** Action item **
Stop after the line with "What do you see at coordinates (925, 923)"; until then, please copy every line of the records word for word from the first.

** Records shown **
● ● ● ●
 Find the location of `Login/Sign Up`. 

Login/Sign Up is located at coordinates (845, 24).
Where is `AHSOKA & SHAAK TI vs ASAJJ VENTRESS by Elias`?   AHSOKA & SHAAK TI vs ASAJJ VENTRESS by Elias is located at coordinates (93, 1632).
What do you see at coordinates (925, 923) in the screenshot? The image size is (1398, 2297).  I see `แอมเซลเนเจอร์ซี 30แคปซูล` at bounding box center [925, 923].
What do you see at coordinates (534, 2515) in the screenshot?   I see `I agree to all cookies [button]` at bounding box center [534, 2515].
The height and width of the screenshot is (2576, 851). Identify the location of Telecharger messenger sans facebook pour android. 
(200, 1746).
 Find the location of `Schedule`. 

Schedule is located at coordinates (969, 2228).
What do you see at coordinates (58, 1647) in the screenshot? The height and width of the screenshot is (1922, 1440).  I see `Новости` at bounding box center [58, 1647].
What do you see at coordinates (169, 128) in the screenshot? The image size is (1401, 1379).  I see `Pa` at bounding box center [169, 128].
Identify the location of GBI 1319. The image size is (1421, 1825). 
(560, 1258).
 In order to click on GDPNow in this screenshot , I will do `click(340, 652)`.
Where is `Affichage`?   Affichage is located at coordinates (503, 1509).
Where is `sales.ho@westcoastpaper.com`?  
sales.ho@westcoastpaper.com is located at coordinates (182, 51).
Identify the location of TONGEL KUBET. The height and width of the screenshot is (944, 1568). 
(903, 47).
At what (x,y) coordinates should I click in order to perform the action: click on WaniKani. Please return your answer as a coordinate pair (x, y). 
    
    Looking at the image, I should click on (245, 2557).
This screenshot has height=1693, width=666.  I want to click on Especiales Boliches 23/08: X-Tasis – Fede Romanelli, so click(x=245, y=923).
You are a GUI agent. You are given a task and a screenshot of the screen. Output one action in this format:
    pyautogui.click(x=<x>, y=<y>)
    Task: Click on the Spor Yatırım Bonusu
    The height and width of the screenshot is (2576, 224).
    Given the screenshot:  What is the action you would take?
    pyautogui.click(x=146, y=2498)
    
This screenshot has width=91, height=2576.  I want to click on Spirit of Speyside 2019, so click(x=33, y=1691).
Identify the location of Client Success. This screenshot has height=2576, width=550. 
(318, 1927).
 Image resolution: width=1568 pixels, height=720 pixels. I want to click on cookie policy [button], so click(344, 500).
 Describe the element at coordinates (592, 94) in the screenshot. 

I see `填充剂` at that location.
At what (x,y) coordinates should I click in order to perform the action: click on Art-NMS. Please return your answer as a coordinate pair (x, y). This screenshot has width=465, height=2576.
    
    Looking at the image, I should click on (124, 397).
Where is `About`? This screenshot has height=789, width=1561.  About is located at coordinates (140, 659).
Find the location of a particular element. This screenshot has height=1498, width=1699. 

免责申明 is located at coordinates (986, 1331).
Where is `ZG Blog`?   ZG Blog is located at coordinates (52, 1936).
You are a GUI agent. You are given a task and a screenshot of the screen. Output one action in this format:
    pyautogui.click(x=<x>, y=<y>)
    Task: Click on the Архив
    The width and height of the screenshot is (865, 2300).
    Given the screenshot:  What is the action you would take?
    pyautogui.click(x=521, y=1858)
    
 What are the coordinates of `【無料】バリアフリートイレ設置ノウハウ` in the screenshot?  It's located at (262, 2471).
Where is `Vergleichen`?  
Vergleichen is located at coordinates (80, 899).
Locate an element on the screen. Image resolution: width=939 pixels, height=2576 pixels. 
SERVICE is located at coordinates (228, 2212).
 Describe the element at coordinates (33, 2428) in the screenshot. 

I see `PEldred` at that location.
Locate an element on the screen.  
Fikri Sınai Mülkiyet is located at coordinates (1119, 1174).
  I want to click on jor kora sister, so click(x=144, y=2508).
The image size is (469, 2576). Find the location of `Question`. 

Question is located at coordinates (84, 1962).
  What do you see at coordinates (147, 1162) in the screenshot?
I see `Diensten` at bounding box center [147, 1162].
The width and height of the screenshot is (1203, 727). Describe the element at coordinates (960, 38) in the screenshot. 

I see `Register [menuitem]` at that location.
● ● ● ●
** Written solution **
 Find the location of `Login/Sign Up`. 

Login/Sign Up is located at coordinates (845, 24).
Where is `AHSOKA & SHAAK TI vs ASAJJ VENTRESS by Elias`?   AHSOKA & SHAAK TI vs ASAJJ VENTRESS by Elias is located at coordinates (93, 1632).
What do you see at coordinates (925, 923) in the screenshot? The image size is (1398, 2297).  I see `แอมเซลเนเจอร์ซี 30แคปซูล` at bounding box center [925, 923].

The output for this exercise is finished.